Much of Chelsea’s side still have room to grow, to gain the experience and the scars from defeats and failures, faith in a long-term vision, while Tottenham have been through all that already and are pretty much in ‘win now’ mode. It’s only fair that the pressure falls onto Spurs rather than their hosts – if you want to win big, you need to deal with big expectations – and it makes this an even bigger fixture than the Manchester City one they admirably navigated last weekend.
While Lampard might be under the cosh if he doesn’t show signs of progress this season – and Chelsea do have veterans in Thiago Silva, Cesar Azpilicueta and Kante to help with any immediate challenge – the club are well placed to return to the top table in the long run after a throwback Abramovich transfer window (the ‘Galactiblues’, the ‘Bluacticos’, something like that).

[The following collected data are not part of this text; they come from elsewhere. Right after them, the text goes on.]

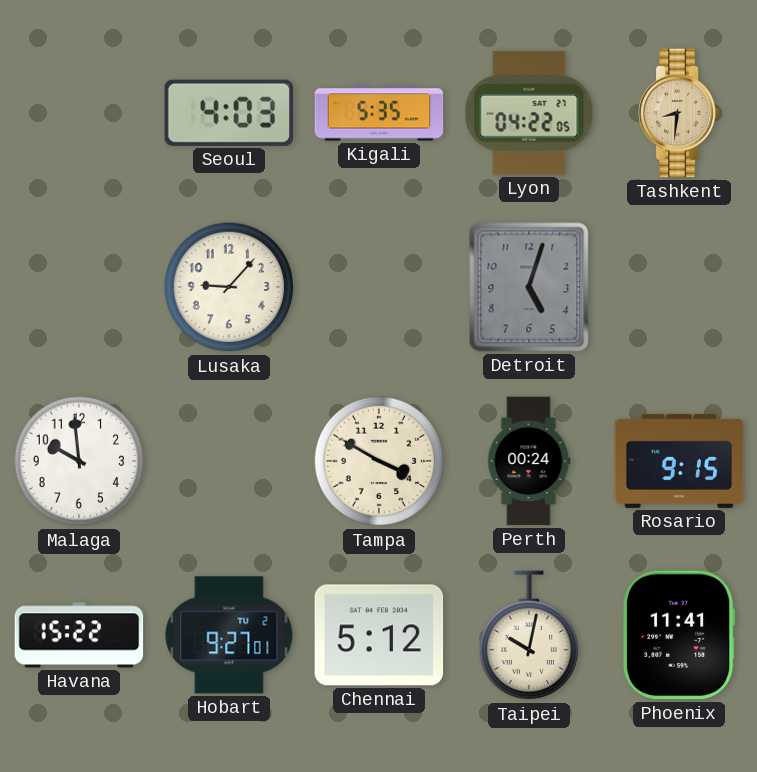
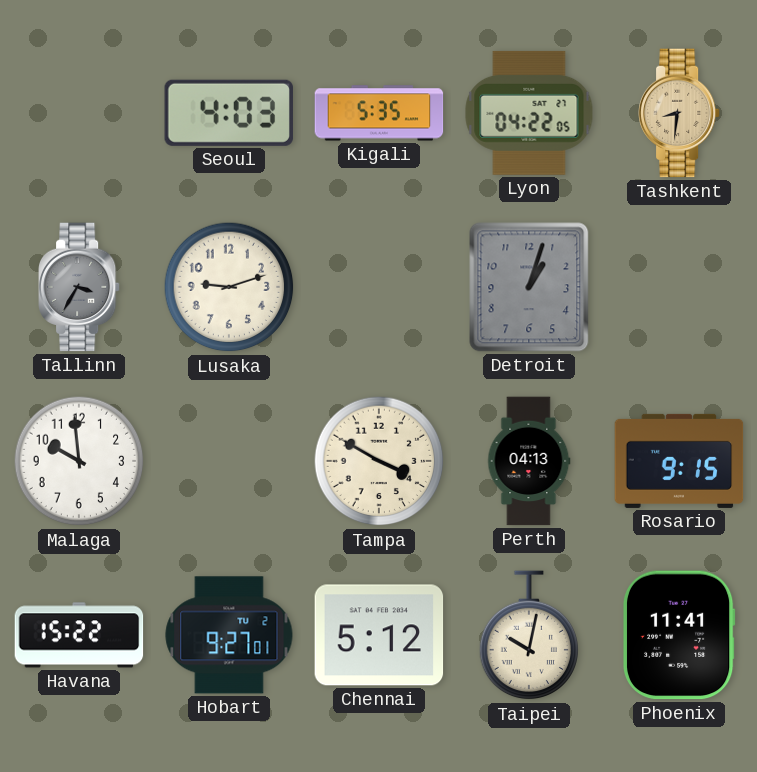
Tallinn: none -> 3:35
Lusaka: 9:07 -> 9:12
Detroit: 5:03 -> 1:03
Perth: 00:24 -> 04:13
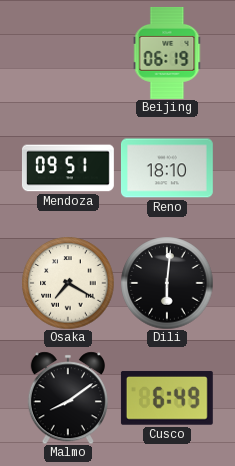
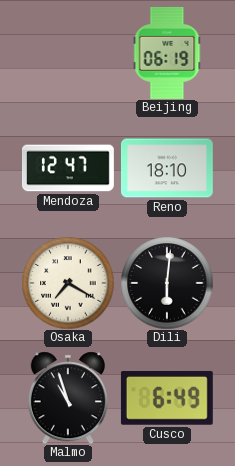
Mendoza: 09:51 -> 12:47
Malmo: 8:09 -> 10:57
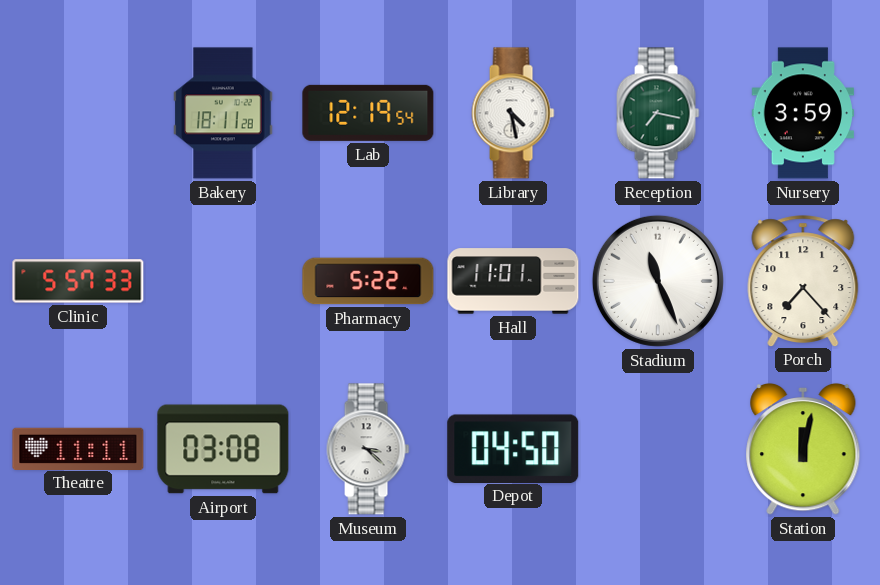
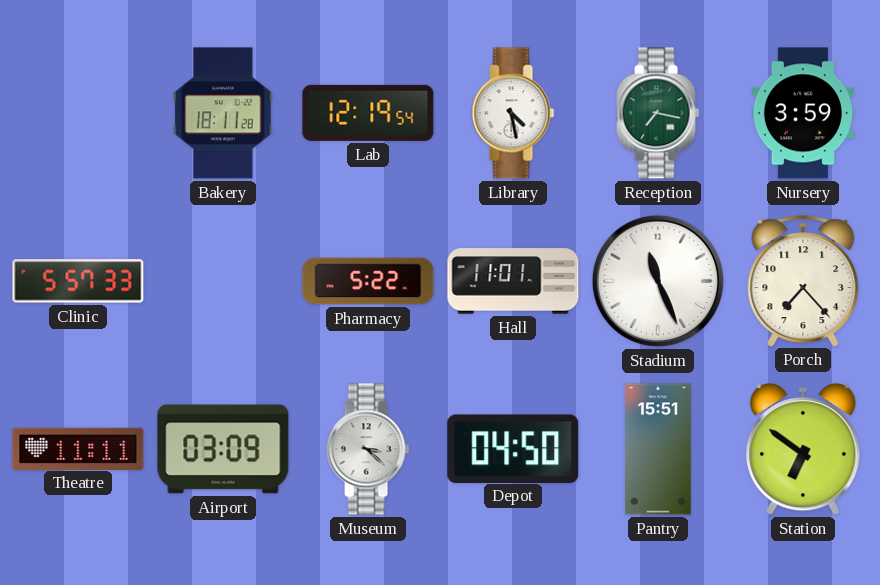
Airport: 03:08 -> 03:09
Pantry: none -> 15:51
Station: 12:02 -> 6:51
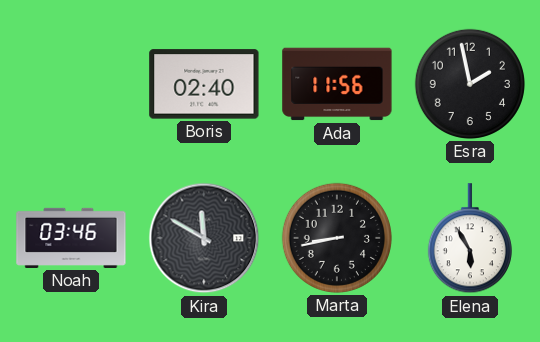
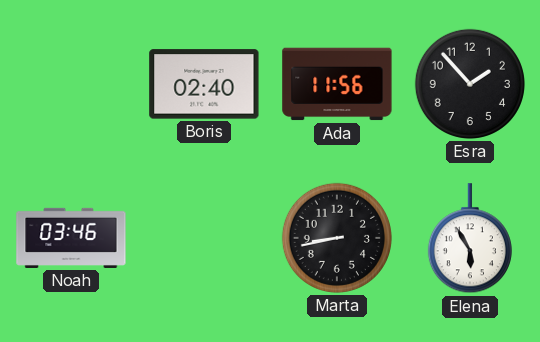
Esra: 1:58 -> 1:53
Kira: 11:50 -> none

Lampard at least looks to have the trust and confidence of his players again, and shoring up the defence has helped to no end. Edouard Mendy hasn’t been world beating, but he’s nowhere near as holographic as Kepa Arrizabalaga, and the increase in confidence in the rest of the team is notable – Chelsea have kept seven clean sheets and conceded just three goals in ten games with the Senegalese stopper in the side.
Their next challenge is to keep out a Mourinho team that looks his most Mourinho-y since he won the league with Chelsea in 2015. The Spurs sides they so easily dispatched of last season weren’t in the true image of the Portuguese coach, and it’d be kind to call them a cheap imitation – even the side the Blues faced in September was one that had pre-season friendly vibes. This will be Lampard and Mourinho’s first meeting where both sides can say they’re 100% ready.
Doesn’t mean the loser won’t make excuses, though. All part of the petty fun this storied fixture – and newfound managerial rivalry – thrives on.